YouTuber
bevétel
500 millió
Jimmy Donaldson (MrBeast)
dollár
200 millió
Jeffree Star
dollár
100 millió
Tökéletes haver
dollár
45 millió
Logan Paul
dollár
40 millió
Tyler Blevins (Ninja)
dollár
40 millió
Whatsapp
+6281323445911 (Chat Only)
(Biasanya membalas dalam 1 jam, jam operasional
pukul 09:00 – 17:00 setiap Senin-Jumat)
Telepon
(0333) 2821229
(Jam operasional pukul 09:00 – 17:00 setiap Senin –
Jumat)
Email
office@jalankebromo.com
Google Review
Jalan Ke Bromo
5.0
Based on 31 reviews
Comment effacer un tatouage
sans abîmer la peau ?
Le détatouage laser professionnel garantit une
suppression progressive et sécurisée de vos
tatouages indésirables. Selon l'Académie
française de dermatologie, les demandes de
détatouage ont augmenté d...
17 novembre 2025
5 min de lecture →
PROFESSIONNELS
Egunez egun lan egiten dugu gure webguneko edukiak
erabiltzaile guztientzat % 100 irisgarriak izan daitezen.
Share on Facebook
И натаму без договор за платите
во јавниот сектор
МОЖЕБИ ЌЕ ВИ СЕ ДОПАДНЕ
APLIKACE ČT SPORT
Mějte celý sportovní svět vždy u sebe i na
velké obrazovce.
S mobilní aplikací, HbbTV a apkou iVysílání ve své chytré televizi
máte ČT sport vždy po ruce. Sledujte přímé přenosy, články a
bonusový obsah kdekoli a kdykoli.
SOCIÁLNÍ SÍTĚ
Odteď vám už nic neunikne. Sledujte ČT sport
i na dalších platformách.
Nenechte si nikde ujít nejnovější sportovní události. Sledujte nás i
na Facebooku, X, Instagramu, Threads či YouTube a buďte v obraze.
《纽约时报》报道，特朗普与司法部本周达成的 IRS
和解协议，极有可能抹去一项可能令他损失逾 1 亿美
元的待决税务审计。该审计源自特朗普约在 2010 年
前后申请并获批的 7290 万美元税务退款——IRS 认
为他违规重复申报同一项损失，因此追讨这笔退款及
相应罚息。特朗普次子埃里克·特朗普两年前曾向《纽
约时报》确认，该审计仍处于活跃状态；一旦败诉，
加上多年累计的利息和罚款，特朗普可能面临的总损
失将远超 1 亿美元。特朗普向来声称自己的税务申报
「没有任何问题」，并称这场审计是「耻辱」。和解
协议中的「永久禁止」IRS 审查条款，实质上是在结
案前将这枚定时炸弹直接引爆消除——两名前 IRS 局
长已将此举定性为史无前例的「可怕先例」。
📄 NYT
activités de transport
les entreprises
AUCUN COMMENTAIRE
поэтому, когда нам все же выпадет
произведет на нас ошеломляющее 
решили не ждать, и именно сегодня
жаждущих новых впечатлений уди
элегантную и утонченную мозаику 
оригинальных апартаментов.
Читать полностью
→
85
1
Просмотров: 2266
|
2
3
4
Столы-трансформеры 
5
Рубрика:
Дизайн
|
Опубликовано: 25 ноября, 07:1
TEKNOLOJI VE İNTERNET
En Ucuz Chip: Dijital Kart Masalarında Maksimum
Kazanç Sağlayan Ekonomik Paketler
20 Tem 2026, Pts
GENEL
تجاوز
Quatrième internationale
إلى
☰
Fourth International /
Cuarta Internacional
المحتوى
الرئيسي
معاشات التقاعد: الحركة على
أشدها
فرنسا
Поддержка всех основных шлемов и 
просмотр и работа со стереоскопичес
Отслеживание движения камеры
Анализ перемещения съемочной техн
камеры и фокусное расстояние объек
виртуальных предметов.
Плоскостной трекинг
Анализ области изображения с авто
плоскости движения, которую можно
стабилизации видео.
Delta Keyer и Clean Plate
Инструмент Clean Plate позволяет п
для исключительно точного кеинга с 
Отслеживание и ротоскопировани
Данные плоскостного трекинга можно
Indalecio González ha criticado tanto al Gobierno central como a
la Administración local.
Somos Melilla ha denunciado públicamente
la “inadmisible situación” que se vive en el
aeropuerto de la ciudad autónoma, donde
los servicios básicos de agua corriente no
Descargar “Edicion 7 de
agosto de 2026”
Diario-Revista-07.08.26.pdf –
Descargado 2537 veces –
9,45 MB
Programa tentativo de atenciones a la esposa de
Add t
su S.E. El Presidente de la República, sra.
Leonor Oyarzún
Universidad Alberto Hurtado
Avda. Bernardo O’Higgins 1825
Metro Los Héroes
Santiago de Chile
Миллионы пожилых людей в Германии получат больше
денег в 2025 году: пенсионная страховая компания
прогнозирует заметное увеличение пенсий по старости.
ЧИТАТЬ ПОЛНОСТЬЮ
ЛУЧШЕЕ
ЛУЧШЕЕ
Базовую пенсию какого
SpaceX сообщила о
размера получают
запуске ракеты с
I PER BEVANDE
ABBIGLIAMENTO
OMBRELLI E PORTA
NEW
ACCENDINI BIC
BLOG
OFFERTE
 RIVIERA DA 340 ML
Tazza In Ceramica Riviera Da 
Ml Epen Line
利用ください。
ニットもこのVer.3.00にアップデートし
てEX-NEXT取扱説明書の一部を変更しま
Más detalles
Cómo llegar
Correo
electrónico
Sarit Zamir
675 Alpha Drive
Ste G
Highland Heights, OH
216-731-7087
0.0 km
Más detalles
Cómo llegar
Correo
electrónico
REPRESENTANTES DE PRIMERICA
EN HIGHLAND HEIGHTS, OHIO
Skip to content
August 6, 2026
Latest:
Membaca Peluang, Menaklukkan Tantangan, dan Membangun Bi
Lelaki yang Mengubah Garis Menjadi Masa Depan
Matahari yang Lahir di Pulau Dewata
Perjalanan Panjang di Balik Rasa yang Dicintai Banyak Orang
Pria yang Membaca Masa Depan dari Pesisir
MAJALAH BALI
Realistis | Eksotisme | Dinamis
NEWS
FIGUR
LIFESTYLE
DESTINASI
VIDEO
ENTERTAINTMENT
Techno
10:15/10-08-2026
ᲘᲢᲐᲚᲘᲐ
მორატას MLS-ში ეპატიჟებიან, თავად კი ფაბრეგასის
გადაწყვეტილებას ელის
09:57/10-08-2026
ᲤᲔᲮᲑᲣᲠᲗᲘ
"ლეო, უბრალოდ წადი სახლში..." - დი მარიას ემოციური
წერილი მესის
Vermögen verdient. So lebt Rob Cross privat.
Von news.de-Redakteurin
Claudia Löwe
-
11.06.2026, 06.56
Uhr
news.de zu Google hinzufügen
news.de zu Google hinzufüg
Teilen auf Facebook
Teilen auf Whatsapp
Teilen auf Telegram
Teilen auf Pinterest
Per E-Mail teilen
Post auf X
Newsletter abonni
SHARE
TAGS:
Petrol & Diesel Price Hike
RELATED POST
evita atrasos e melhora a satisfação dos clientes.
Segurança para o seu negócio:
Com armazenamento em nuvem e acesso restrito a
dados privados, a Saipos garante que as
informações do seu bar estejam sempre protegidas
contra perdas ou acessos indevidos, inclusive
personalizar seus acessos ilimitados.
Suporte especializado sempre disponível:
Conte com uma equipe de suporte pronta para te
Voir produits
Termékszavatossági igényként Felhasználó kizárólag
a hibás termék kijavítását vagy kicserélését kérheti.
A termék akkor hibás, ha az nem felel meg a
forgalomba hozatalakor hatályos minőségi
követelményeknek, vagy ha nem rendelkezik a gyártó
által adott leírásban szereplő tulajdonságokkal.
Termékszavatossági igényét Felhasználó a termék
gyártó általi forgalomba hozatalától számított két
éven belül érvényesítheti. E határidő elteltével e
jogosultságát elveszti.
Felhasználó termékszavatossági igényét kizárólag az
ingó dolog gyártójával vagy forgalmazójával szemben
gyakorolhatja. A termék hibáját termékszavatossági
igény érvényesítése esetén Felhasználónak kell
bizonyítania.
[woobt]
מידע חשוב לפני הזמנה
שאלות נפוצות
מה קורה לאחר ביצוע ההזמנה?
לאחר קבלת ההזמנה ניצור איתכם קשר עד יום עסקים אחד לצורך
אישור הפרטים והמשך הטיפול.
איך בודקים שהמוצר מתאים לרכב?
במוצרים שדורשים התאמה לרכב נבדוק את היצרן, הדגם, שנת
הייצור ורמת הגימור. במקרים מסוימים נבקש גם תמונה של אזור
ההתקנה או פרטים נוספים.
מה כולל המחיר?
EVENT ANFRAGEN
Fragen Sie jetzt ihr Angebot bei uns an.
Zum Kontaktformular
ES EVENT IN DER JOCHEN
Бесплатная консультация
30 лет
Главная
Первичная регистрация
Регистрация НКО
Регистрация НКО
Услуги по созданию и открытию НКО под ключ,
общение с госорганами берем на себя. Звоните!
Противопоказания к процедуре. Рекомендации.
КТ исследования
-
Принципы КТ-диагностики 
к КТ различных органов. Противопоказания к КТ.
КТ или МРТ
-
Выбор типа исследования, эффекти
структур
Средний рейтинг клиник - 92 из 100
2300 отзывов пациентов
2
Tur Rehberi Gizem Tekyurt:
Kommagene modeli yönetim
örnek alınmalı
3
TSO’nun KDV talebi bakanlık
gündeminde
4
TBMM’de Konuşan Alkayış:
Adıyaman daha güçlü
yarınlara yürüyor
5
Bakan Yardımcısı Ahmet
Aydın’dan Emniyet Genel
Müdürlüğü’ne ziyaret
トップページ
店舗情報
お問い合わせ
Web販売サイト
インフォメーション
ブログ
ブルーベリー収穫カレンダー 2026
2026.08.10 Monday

——————————

■ **What to do**:
The expected answer is an exact copy of the lines above, beginning at the line with "Vermögen verdient. So lebt Rob Cross privat." and ending at the line with "אישור הפרטים והמשך הטיפול.", with both ends in.

■ **Reply**:
Vermögen verdient. So lebt Rob Cross privat.
Von news.de-Redakteurin
Claudia Löwe
-
11.06.2026, 06.56
Uhr
news.de zu Google hinzufügen
news.de zu Google hinzufüg
Teilen auf Facebook
Teilen auf Whatsapp
Teilen auf Telegram
Teilen auf Pinterest
Per E-Mail teilen
Post auf X
Newsletter abonni
SHARE
TAGS:
Petrol & Diesel Price Hike
RELATED POST
evita atrasos e melhora a satisfação dos clientes.
Segurança para o seu negócio:
Com armazenamento em nuvem e acesso restrito a
dados privados, a Saipos garante que as
informações do seu bar estejam sempre protegidas
contra perdas ou acessos indevidos, inclusive
personalizar seus acessos ilimitados.
Suporte especializado sempre disponível:
Conte com uma equipe de suporte pronta para te
Voir produits
Termékszavatossági igényként Felhasználó kizárólag
a hibás termék kijavítását vagy kicserélését kérheti.
A termék akkor hibás, ha az nem felel meg a
forgalomba hozatalakor hatályos minőségi
követelményeknek, vagy ha nem rendelkezik a gyártó
által adott leírásban szereplő tulajdonságokkal.
Termékszavatossági igényét Felhasználó a termék
gyártó általi forgalomba hozatalától számított két
éven belül érvényesítheti. E határidő elteltével e
jogosultságát elveszti.
Felhasználó termékszavatossági igényét kizárólag az
ingó dolog gyártójával vagy forgalmazójával szemben
gyakorolhatja. A termék hibáját termékszavatossági
igény érvényesítése esetén Felhasználónak kell
bizonyítania.
[woobt]
מידע חשוב לפני הזמנה
שאלות נפוצות
מה קורה לאחר ביצוע ההזמנה?
לאחר קבלת ההזמנה ניצור איתכם קשר עד יום עסקים אחד לצורך
אישור הפרטים והמשך הטיפול.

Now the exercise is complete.